Il provvedimento del Tribunale di Milano e l’assegnazione dei figli al padre
Il 19 ottobre 2016 ha segnato un’importante svolta per la giurisprudenza in materia di affidamento dei minori. Un decreto del Tribunale minorile di Milano, in particolare, ha espressamente considerato non più applicabile come principio generale quello della maternal preference. Nella cornice del più vasto criterio della bi-genitorialità e della preferenza per l’affidamento congiunto, insomma, si ribadisce nella motivazione del provvedimento come non si debba concedere preferenza alla madre solo per l’appartenenza al suo genere. L’intento è, insomma, quello di riportare il padre a una effettiva condizione di parità nell’accudimento dei figli, che comprenda non solo l’aspetto economico – inteso come assegno di mantenimento da elargire e assicurare al minore – ma anche quello morale e affettivo. In sede di divorzio o separazione, quando l’affidamento congiunto non è possibile da realizzare, il padre potrà quindi vantare gli stessi diritti del genitore dell’altro sesso e dimostrare di poter proteggere come e meglio della madre il benessere del piccolo. A sostegno di questa impostazione, la lettura delle norme dedicate al diritto di famiglia e all’affidamento dei minori si pronunciano tutte nel pieno rispetto della neutralità di genere, proteggendo i padri da qualsiasi pregiudizio.

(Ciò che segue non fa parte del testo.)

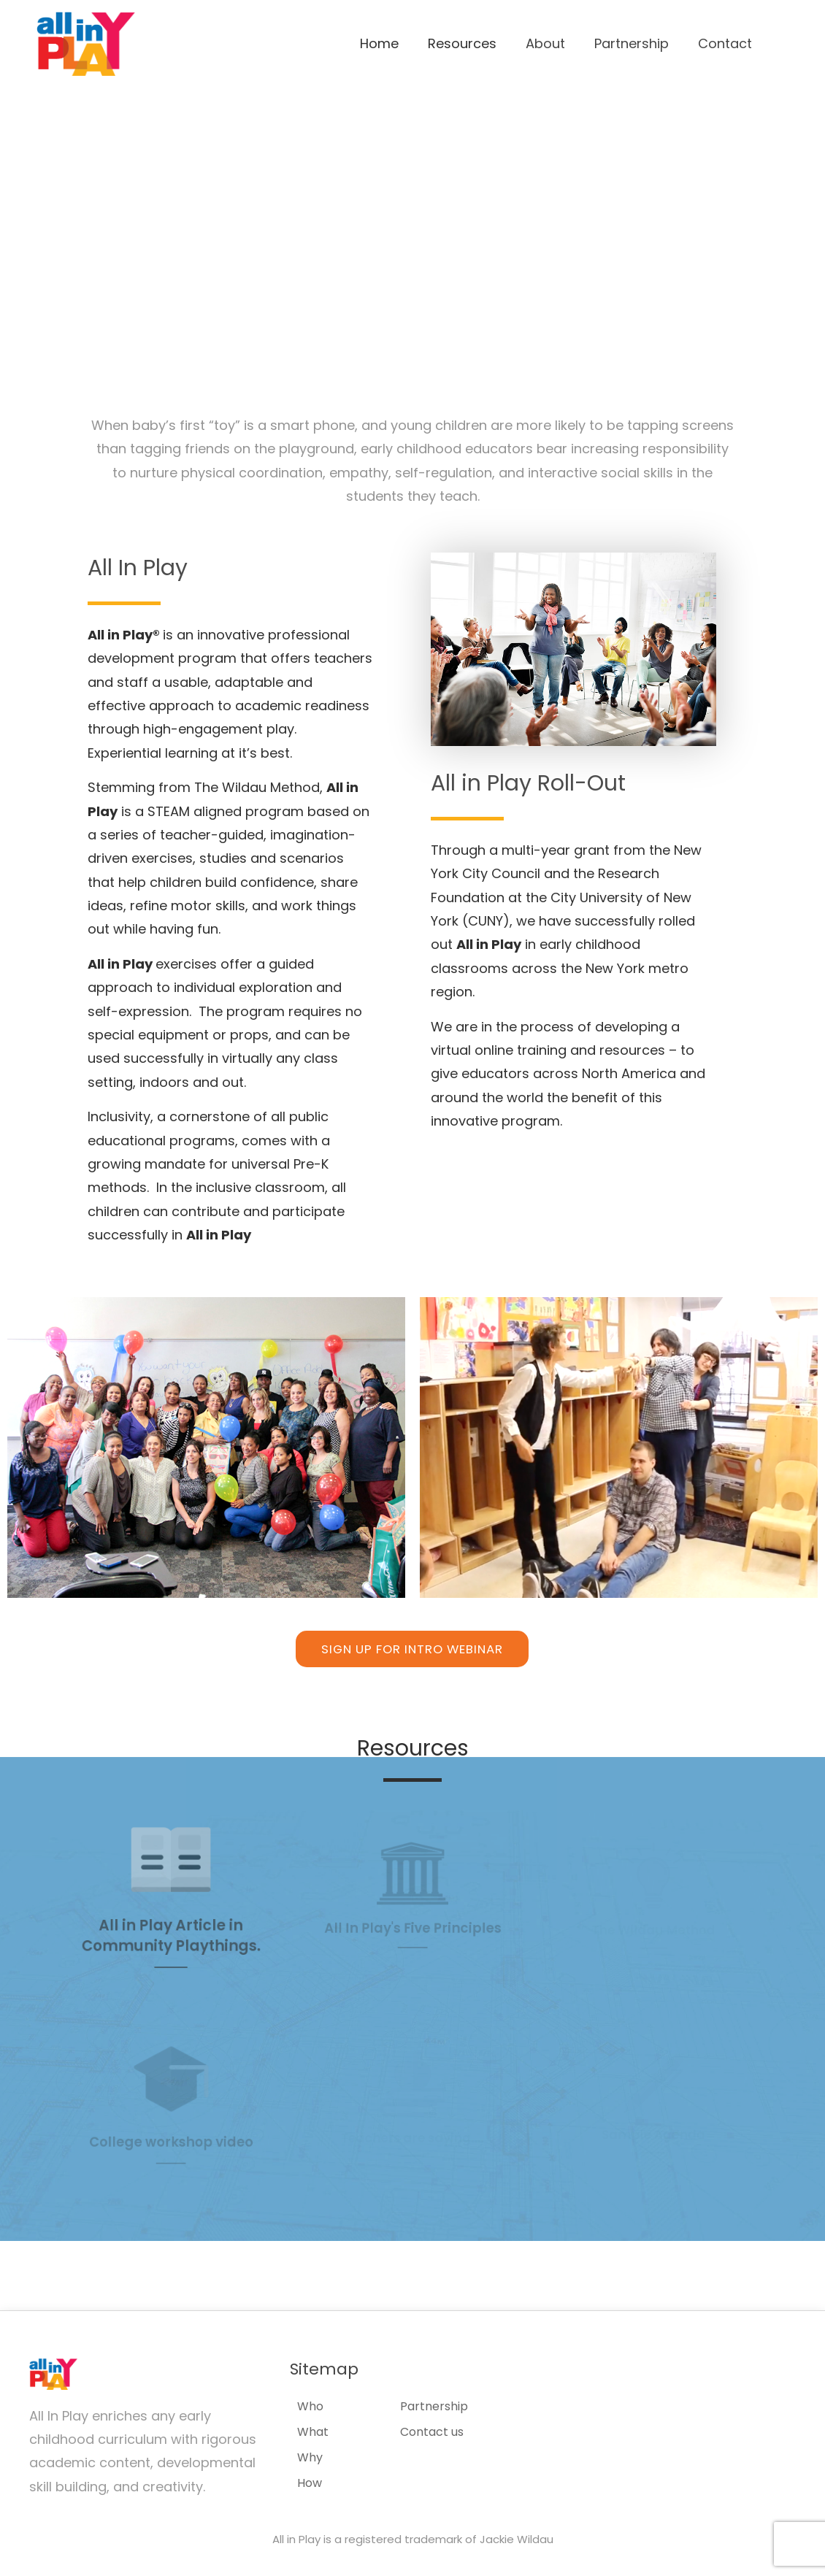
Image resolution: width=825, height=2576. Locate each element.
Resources (462, 43)
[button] (412, 1649)
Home (379, 43)
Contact (725, 43)
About (545, 43)
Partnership (631, 43)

Il ruolo dell’investigatore privato nell’affidamento dei minori
Il supporto di un professionista può essere decisivo quando si parla di affidamento dei minori. La posizione del genitore che si trovi costretto a dover dimostrare l’adeguatezza del proprio stile di vita, dei propri valori e della propria personalità nell’educazione dei figli, infatti, potrà essere sostenuta in giudizio solo grazie a un adeguato materiale probatorio. Questo potrà comprendere anche evidenze che dimostrino comportamenti della controparte, inadeguati e ripetuti, che ne ostacolino l’assunzione della posizione di affidatario. Grazie al superamento della presunzione di prevalenza della madre, in particolare, anche i padri avranno accesso alla possibilità di dimostrare in giudizio il loro interesse morale e affettivo a ottenere l’affidamento esclusivo della prole. In questa nuova cornice giurisprudenziale, il ruolo dei professionisti dell’investigazione è essenziale. La delicatezza dei rapporti familiari, l’esigenza di raccogliere materiale probatorio che presenti le caratteristiche tecniche necessarie all’utilizzo in giudizio, la tutela della privacy dei minori: sono tante le necessità legate all’investigazione che solo un professionista del settore può soddisfare. Nella difficile scelta giudiziale di affidamento dei minori al padre o alla madre, quindi, ricorrere alla consulenza o alle attività materiali di un’agenzia investigativa di accreditata competenza può rivelarsi la mossa decisiva per la salvaguardia del bambino e del suo più reale interesse.